Exercise details »
The line containing "роботизированные коробки передач" and every line after it, through the end of the records below, are to be reproduced exactly, with the pictures left out.

Data to process »
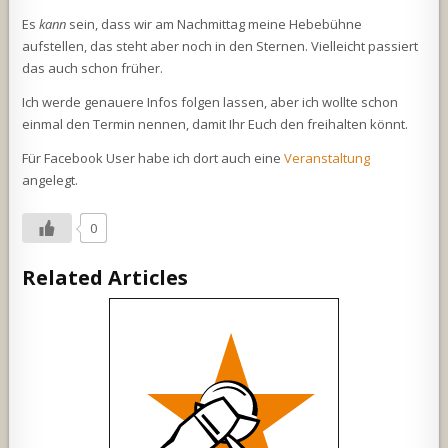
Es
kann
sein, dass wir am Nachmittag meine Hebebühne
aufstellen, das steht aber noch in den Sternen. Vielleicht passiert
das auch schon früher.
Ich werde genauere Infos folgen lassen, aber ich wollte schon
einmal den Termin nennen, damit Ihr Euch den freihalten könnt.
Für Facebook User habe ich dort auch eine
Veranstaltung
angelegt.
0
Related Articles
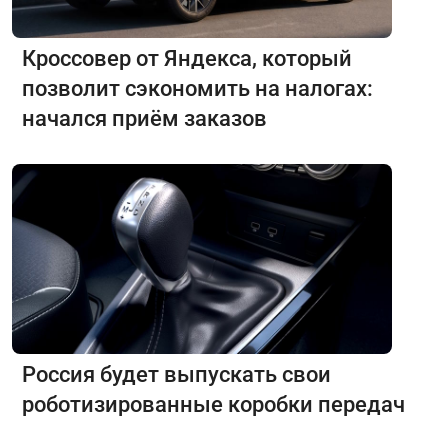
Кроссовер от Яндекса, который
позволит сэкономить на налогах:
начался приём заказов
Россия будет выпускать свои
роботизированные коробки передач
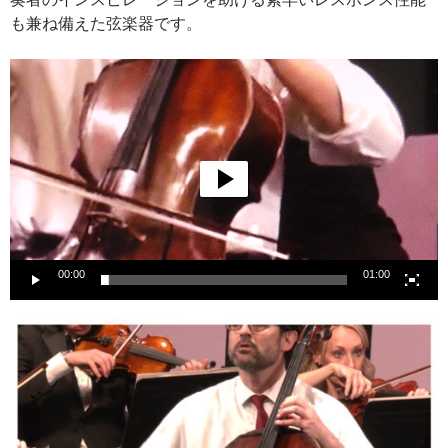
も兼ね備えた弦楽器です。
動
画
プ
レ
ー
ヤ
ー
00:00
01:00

Task response »
роботизированные коробки передач
も兼ね備えた弦楽器です。
動
画
プ
レ
ー
ヤ
ー
00:00
01:00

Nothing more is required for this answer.